Start of RECORDS FOR THE EXERCISE
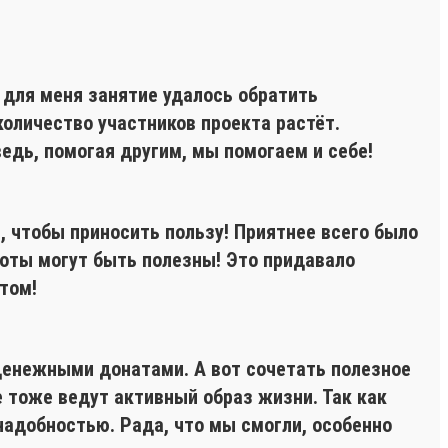
 для меня занятие удалось обратить
количество участников проекта растёт.
едь, помогая другим, мы помогаем и себе!
, чтобы приносить пользу! Приятнее всего было
боты могут быть полезны! Это придавало
том!
денежными донатами. А вот сочетать полезное
е тоже ведут активный образ жизни. Так как
надобностью. Рада, что мы смогли, особенно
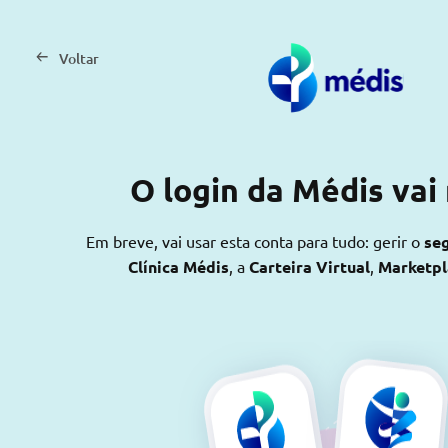
Voltar
O login da Médis vai
Em breve, vai usar esta conta para tudo: gerir o
se
Clínica Médis
, a
Carteira Virtual
,
Marketp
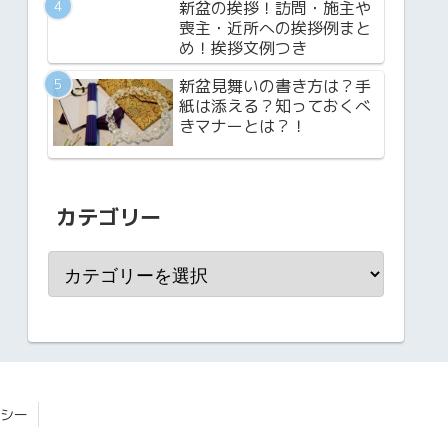
新盆の挨拶！訪問・施主や
喪主・近所への挨拶例まと
め！挨拶文例つき
新盆見舞いの書き方は？手
紙は添える？知っておくべ
きマナーとは？！
カテゴリー
シー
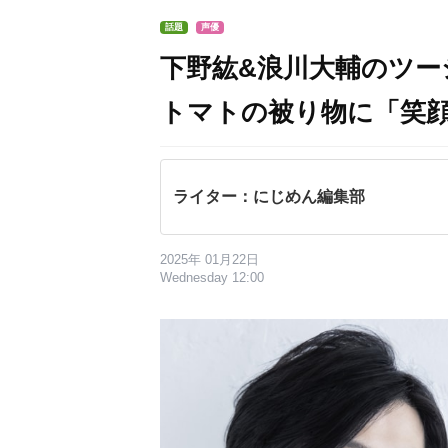
話題
声優
下野紘&浪川大輔のツ
トマトの被り物に「笑
ライター：にじめん編集部
2025年 01月22日
Wednesday 12:00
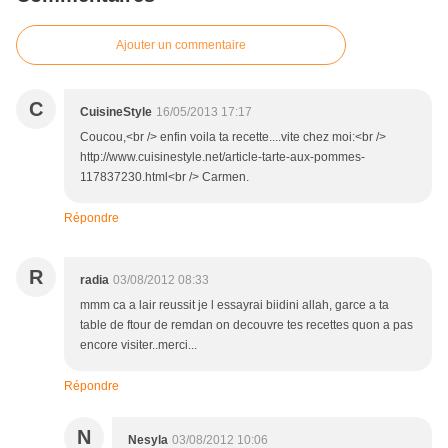
Ajouter un commentaire
C
CuisineStyle
16/05/2013 17:17
Coucou,<br /> enfin voila ta recette....vite chez moi:<br />
http://www.cuisinestyle.net/article-tarte-aux-pommes-
117837230.html<br /> Carmen.
Répondre
R
radia
03/08/2012 08:33
mmm ca a lair reussit je l essayrai biidini allah, garce a ta
table de ftour de remdan on decouvre tes recettes quon a pas
encore visiter..merci...
Répondre
N
Nesyla
03/08/2012 10:06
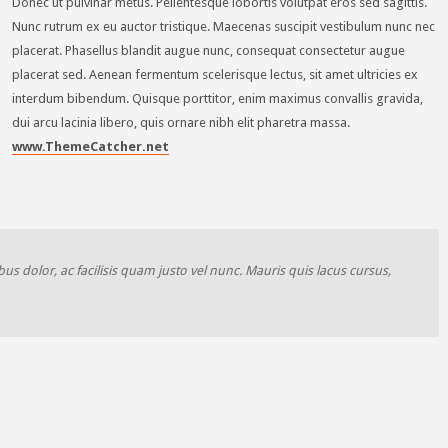
Donec ut pulvinar metus. Pellentesque lobortis volutpat eros sed sagittis.
Nunc rutrum ex eu auctor tristique. Maecenas suscipit vestibulum nunc nec
placerat. Phasellus blandit augue nunc, consequat consectetur augue
placerat sed. Aenean fermentum scelerisque lectus, sit amet ultricies ex
interdum bibendum. Quisque porttitor, enim maximus convallis gravida,
dui arcu lacinia libero, quis ornare nibh elit pharetra massa.
www.ThemeCatcher.net
bus dolor, ac facilisis quam justo vel nunc. Mauris quis lacus cursus,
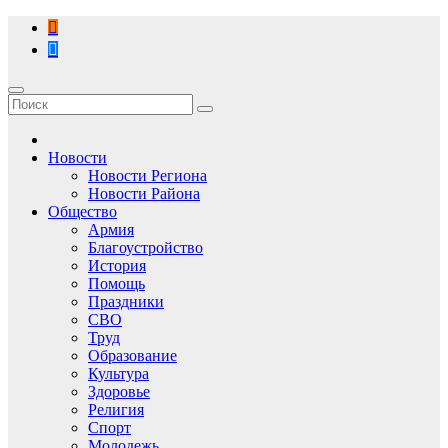
Перейти
к
содержимому
Новости
Новости Региона
Новости Района
Общество
Армия
Благоустройство
История
Помощь
Праздники
СВО
Труд
Образование
Культура
Здоровье
Религия
Спорт
Молодежь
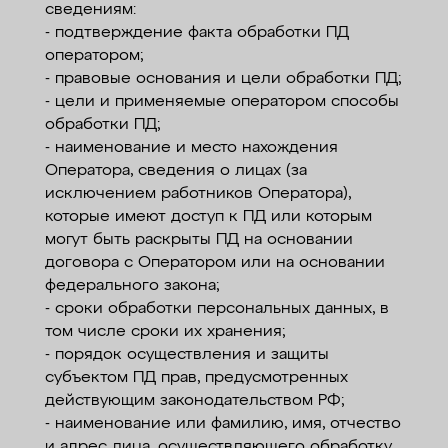
сведениям:
- подтверждение факта обработки ПД
оператором;
- правовые основания и цели обработки ПД;
- цели и применяемые оператором способы
обработки ПД;
- наименование и место нахождения
Оператора, сведения о лицах (за
исключением работников Оператора),
которые имеют доступ к ПД или которым
могут быть раскрыты ПД на основании
договора с Оператором или на основании
федерального закона;
- сроки обработки персональных данных, в
том числе сроки их хранения;
- порядок осуществления и защиты
субъектом ПД прав, предусмотренных
действующим законодательством РФ;
- наименование или фамилию, имя, отчество
и адрес лица, осуществляющего обработку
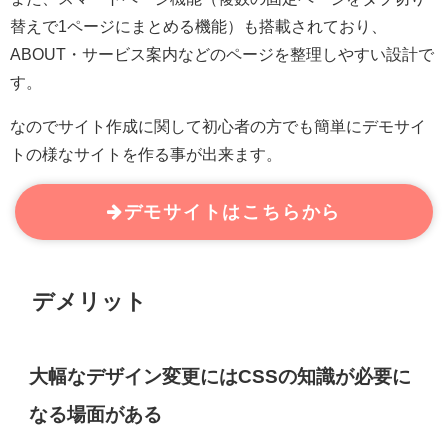
替えで1ページにまとめる機能）も搭載されており、
ABOUT・サービス案内などのページを整理しやすい設計で
す。
なのでサイト作成に関して初心者の方でも簡単にデモサイ
トの様なサイトを作る事が出来ます。
デモサイトはこちらから
デメリット
大幅なデザイン変更にはCSSの知識が必要に
なる場面がある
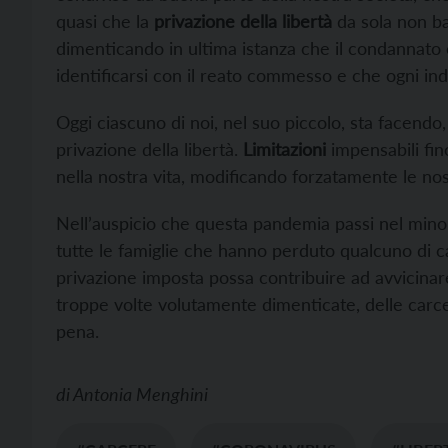
quasi che la
privazione della libertà
da sola non ba
dimenticando in ultima istanza che il condannato
identificarsi con il reato commesso e che ogni ind
Oggi ciascuno di noi, nel suo piccolo, sta facend
privazione della libertà.
Limitazioni
impensabili fin
nella nostra vita, modificando forzatamente le nos
Nell’auspicio che questa pandemia passi nel mino
tutte le famiglie che hanno perduto qualcuno di c
privazione imposta possa contribuire ad avvicinare
troppe volte volutamente dimenticate, delle carc
pena.
di
Antonia Menghini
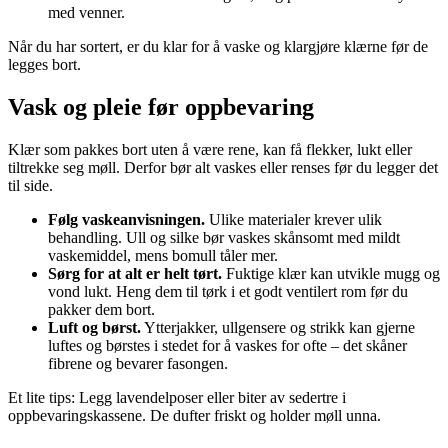
med venner.
Når du har sortert, er du klar for å vaske og klargjøre klærne før de
legges bort.
Vask og pleie før oppbevaring
Klær som pakkes bort uten å være rene, kan få flekker, lukt eller
tiltrekke seg møll. Derfor bør alt vaskes eller renses før du legger det
til side.
Følg vaskeanvisningen.
Ulike materialer krever ulik
behandling. Ull og silke bør vaskes skånsomt med mildt
vaskemiddel, mens bomull tåler mer.
Sørg for at alt er helt tørt.
Fuktige klær kan utvikle mugg og
vond lukt. Heng dem til tørk i et godt ventilert rom før du
pakker dem bort.
Luft og børst.
Ytterjakker, ullgensere og strikk kan gjerne
luftes og børstes i stedet for å vaskes for ofte – det skåner
fibrene og bevarer fasongen.
Et lite tips: Legg lavendelposer eller biter av sedertre i
oppbevaringskassene. De dufter friskt og holder møll unna.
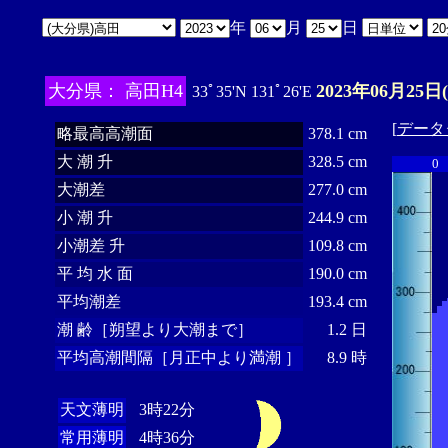
年
月
日
大分県： 高田H4
2023年06月25日
33ﾟ35'N 131ﾟ26'E
[
データ
略最高高潮面
378.1 cm
大 潮 升
328.5 cm
0
大潮差
277.0 cm
小 潮 升
244.9 cm
小潮差 升
109.8 cm
平 均 水 面
190.0 cm
平均潮差
193.4 cm
潮 齢［朔望より大潮まで］
1.2 日
平均高潮間隔［月正中より満潮 ］
8.9 時
天文薄明
3時22分
常用薄明
4時36分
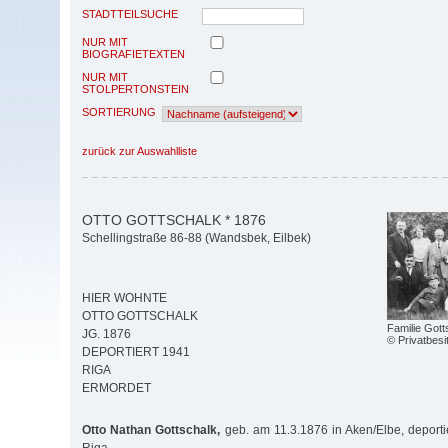
STADTTEILSUCHE
NUR MIT
BIOGRAFIETEXTEN
NUR MIT
STOLPERTONSTEIN
SORTIERUNG
zurück zur Auswahlliste
OTTO GOTTSCHALK * 1876
Schellingstraße 86-88 (Wandsbek, Eilbek)
HIER WOHNTE
OTTO GOTTSCHALK
Familie Gott
JG. 1876
© Privatbesi
DEPORTIERT 1941
RIGA
ERMORDET
Otto Nathan Gottschalk,
geb. am 11.3.1876 in Aken/Elbe, deport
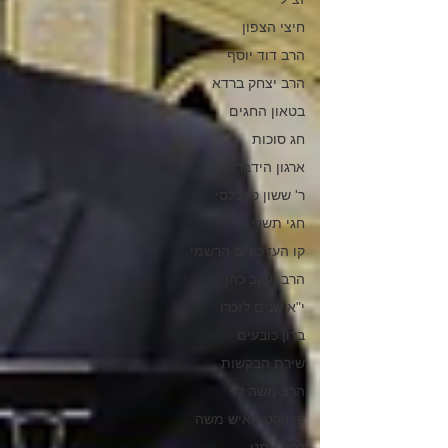
חיצי הצפון
הרב דוד יוסף
הרב יצחק ברדא
בטאון החגים
חג סוכות
ארגון הידברות
ר' ששון טרבלסי
חגי תשרי
קו העדכונים הרשמי
הרב יעקב כהן
י"א שנים לזכרו
ברון כובעים
שירת הבקשות
הרב משה לוי
פרויקט האיש משה
רחל אמנו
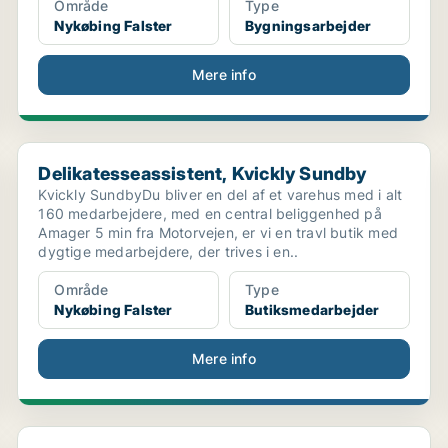
Område
Type
Nykøbing Falster
Bygningsarbejder
Mere info
Delikatesseassistent, Kvickly Sundby
Delikatesseassistent, Kvickly Sundby
Kvickly SundbyDu bliver en del af et varehus med i alt
160 medarbejdere, med en central beliggenhed på
Amager 5 min fra Motorvejen, er vi en travl butik med
dygtige medarbejdere, der trives i en..
Område
Type
Nykøbing Falster
Butiksmedarbejder
Mere info
.
Butikselev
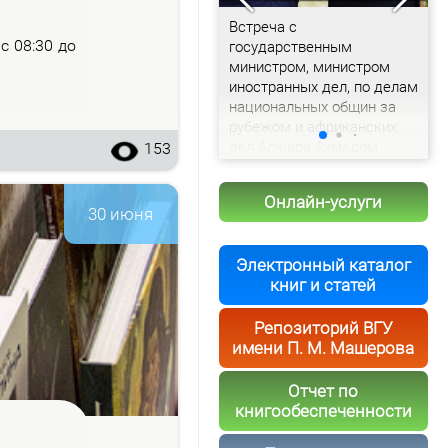
Доклад председателя
Встреча с
С
– с 08:30 до
Витебского облисполкома
государственным
с
Александра Рогожника
министром, министром
и
иностранных дел, по делам
т
национальных общин за
рубежом и африканских
дел Алжира Ахмедом
153
Аттафом
Онлайн-услуги
30 июня
Электронный каталог
книг и статей
Репозиторий ВГУ
имени П. М. Машерова
Отчет по
книгообеспеченности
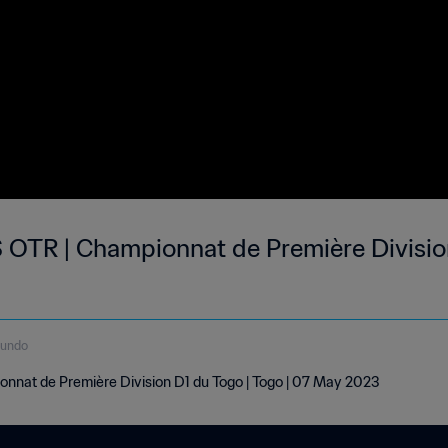
 OTR | Championnat de Première Division
gundo
nnat de Première Division D1 du Togo | Togo | 07 May 2023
End of RECORDS FOR THE EXERCISE
▸ WHAT TO WORK ON
Would you copy each line above exactly as given, dropping any images?

▸ EXERCISE RESULT
 для меня занятие удалось обратить
количество участников проекта растёт.
едь, помогая другим, мы помогаем и себе!
, чтобы приносить пользу! Приятнее всего было
боты могут быть полезны! Это придавало
том!
денежными донатами. А вот сочетать полезное
е тоже ведут активный образ жизни. Так как
надобностью. Рада, что мы смогли, особенно
Voltar
O login da Médis vai
Em breve, vai usar esta conta para tudo: gerir o
se
Clínica Médis
, a
Carteira Virtual
,
Marketp
新盆の挨拶！訪問・施主や
喪主・近所への挨拶例まと
め！挨拶文例つき
新盆見舞いの書き方は？手
紙は添える？知っておくべ
きマナーとは？！
カテゴリー
シー
話題
声優
下野紘&浪川大輔のツ
トマトの被り物に「笑
ライター：にじめん編集部
2025年 01月22日
Wednesday 12:00
Ajouter un commentaire
C
CuisineStyle
16/05/2013 17:17
Coucou,<br /> enfin voila ta recette....vite chez moi:<br />
http://www.cuisinestyle.net/article-tarte-aux-pommes-
117837230.html<br /> Carmen.
Répondre
R
radia
03/08/2012 08:33
mmm ca a lair reussit je l essayrai biidini allah, garce a ta
table de ftour de remdan on decouvre tes recettes quon a pas
encore visiter..merci...
Répondre
N
Nesyla
03/08/2012 10:06
Donec ut pulvinar metus. Pellentesque lobortis volutpat eros sed sagittis.
Nunc rutrum ex eu auctor tristique. Maecenas suscipit vestibulum nunc nec
placerat. Phasellus blandit augue nunc, consequat consectetur augue
placerat sed. Aenean fermentum scelerisque lectus, sit amet ultricies ex
interdum bibendum. Quisque porttitor, enim maximus convallis gravida,
dui arcu lacinia libero, quis ornare nibh elit pharetra massa.
www.ThemeCatcher.net
bus dolor, ac facilisis quam justo vel nunc. Mauris quis lacus cursus,
Перейти
к
содержимому
Новости
Новости Региона
Новости Района
Общество
Армия
Благоустройство
История
Помощь
Праздники
СВО
Труд
Образование
Культура
Здоровье
Религия
Спорт
Молодежь
сведениям:
- подтверждение факта обработки ПД
оператором;
- правовые основания и цели обработки ПД;
- цели и применяемые оператором способы
обработки ПД;
- наименование и место нахождения
Оператора, сведения о лицах (за
исключением работников Оператора),
которые имеют доступ к ПД или которым
могут быть раскрыты ПД на основании
договора с Оператором или на основании
федерального закона;
- сроки обработки персональных данных, в
том числе сроки их хранения;
- порядок осуществления и защиты
субъектом ПД прав, предусмотренных
действующим законодательством РФ;
- наименование или фамилию, имя, отчество
и адрес лица, осуществляющего обработку
替えで1ページにまとめる機能）も搭載されており、
ABOUT・サービス案内などのページを整理しやすい設計で
す。
なのでサイト作成に関して初心者の方でも簡単にデモサイ
トの様なサイトを作る事が出来ます。
デモサイトはこちらから
デメリット
大幅なデザイン変更にはCSSの知識が必要に
なる場面がある
quasi che la
privazione della libertà
da sola non ba
dimenticando in ultima istanza che il condannato
identificarsi con il reato commesso e che ogni ind
Oggi ciascuno di noi, nel suo piccolo, sta facend
privazione della libertà.
Limitazioni
impensabili fin
nella nostra vita, modificando forzatamente le nos
Nell’auspicio che questa pandemia passi nel mino
tutte le famiglie che hanno perduto qualcuno di c
privazione imposta possa contribuire ad avvicinare
troppe volte volutamente dimenticate, delle carc
pena.
di
Antonia Menghini
med venner.
Når du har sortert, er du klar for å vaske og klargjøre klærne før de
legges bort.
Vask og pleie før oppbevaring
Klær som pakkes bort uten å være rene, kan få flekker, lukt eller
tiltrekke seg møll. Derfor bør alt vaskes eller renses før du legger det
til side.
Følg vaskeanvisningen.
Ulike materialer krever ulik
behandling. Ull og silke bør vaskes skånsomt med mildt
vaskemiddel, mens bomull tåler mer.
Sørg for at alt er helt tørt.
Fuktige klær kan utvikle mugg og
vond lukt. Heng dem til tørk i et godt ventilert rom før du
pakker dem bort.
Luft og børst.
Ytterjakker, ullgensere og strikk kan gjerne
luftes og børstes i stedet for å vaskes for ofte – det skåner
fibrene og bevarer fasongen.
Et lite tips: Legg lavendelposer eller biter av sedertre i
oppbevaringskassene. De dufter friskt og holder møll unna.
年
月
日
大分県： 高田H4
2023年06月25日
33ﾟ35'N 131ﾟ26'E
[
データ
略最高高潮面
378.1 cm
大 潮 升
328.5 cm
0
大潮差
277.0 cm
小 潮 升
244.9 cm
小潮差 升
109.8 cm
平 均 水 面
190.0 cm
平均潮差
193.4 cm
潮 齢［朔望より大潮まで］
1.2 日
平均高潮間隔［月正中より満潮 ］
8.9 時
天文薄明
3時22分
常用薄明
4時36分
STADTTEILSUCHE
NUR MIT
BIOGRAFIETEXTEN
NUR MIT
STOLPERTONSTEIN
SORTIERUNG
zurück zur Auswahlliste
OTTO GOTTSCHALK * 1876
Schellingstraße 86-88 (Wandsbek, Eilbek)
HIER WOHNTE
OTTO GOTTSCHALK
Familie Gott
JG. 1876
© Privatbesi
DEPORTIERT 1941
RIGA
ERMORDET
Otto Nathan Gottschalk,
geb. am 11.3.1876 in Aken/Elbe, deport
חיצי הצפון
הרב דוד יוסף
הרב יצחק ברדא
בטאון החגים
חג סוכות
ארגון הידברות
ר' ששון טרבלסי
חגי תשרי
קו העדכונים הרשמי
הרב יעקב כהן
י"א שנים לזכרו
ברון כובעים
שירת הבקשות
הרב משה לוי
פרויקט האיש משה
רחל אמנו
Område
Type
Nykøbing Falster
Bygningsarbejder
Mere info
Delikatesseassistent, Kvickly Sundby
Delikatesseassistent, Kvickly Sundby
Kvickly SundbyDu bliver en del af et varehus med i alt
160 medarbejdere, med en central beliggenhed på
Amager 5 min fra Motorvejen, er vi en travl butik med
dygtige medarbejdere, der trives i en..
Område
Type
Nykøbing Falster
Butiksmedarbejder
Mere info
.
Butikselev
Доклад председателя
Встреча с
С
– с 08:30 до
Витебского облисполкома
государственным
с
Александра Рогожника
министром, министром
и
иностранных дел, по делам
т
национальных общин за
рубежом и африканских
дел Алжира Ахмедом
153
Аттафом
Онлайн-услуги
30 июня
Электронный каталог
книг и статей
Репозиторий ВГУ
имени П. М. Машерова
Отчет по
книгообеспеченности
 OTR | Championnat de Première Division
gundo
nnat de Première Division D1 du Togo | Togo | 07 May 2023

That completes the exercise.